In 2018, according to the complaint, one senior executive from Tyson told someone in that the Florida meetings “were so inappropriate and improper that that the company would no longer attend them.”

Contending that the companies would have competed for workers by raising pay had the conspiracy not been in place, the complaint notes that “each defendant processor owns and operates a chicken processing plant that is within 28 miles of a competitor’s processing plant, meaning that many workers could easily switch to rival chicken processing plants offering better compensation in a competitive market.”

As an example of illegal wage suppression, the workers point to the request that a Pilgrim’s chicken processing plant in Mayfield, Kentucky, made in fall 2017 for the pay rates of plant workers from competitor chicken processing plants.

“A rival Tyson chicken processing plant in nearby Union City, Tennessee, was planning to expand its ‘live hang’ operation,” the complaint states. “As a result, a plant manager at Pilgrim’s Mayfield plant reached out to a counterpart at Tyson’s Union City plant and obtained future pay rates for processing line positions at the newly expanded plant. During the same time period, another manager at Pilgrim’s Mayfield plant contacted a counterpart at a nearby Perdue processing plant in Bowling Green, Kentucky and obtained that rival plant’s pay rates for processing line workers. These and other pay rates obtained from competing plants were compiled into a single document and transmitted to senior executives at Pilgrim’s corporate headquarters.”
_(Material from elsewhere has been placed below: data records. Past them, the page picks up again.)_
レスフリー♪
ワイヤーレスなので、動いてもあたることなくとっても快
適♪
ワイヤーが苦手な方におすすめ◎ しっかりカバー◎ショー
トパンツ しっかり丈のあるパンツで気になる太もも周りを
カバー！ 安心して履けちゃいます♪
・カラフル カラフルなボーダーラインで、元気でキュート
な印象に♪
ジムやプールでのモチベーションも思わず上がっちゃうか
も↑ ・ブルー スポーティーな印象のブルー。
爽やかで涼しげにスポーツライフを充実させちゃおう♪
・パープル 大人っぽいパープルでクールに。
National Chicken Council data shows that the retail price of a broiler chicken increased just 5% from $1.78 per pound to $1.87 during the time period covered by the complaint.

This increase is significantly below the rate of inflation. During the same time period, pork increased from $2.92 to $3.74 (28%), and beef went from $4.26 to $5.92 (38%).

Profit margins in the chicken industry increased from the low single digits to the low teens during the period the lawsuit says, citing a 2017 Bloomberg article.

“There is no plausible, non-conspiratorial justification for Defendant Processors, with Agri Stats’ agreement and participation, to have secretly shared, on a monthly basis, highly confidential and proprietary information about their current compensation to chicken processing plant workers, as broken down by worker position,” the complaint says. “In a competitive market, such proprietary, competitively sensitive information would remain a closely guarded secret.”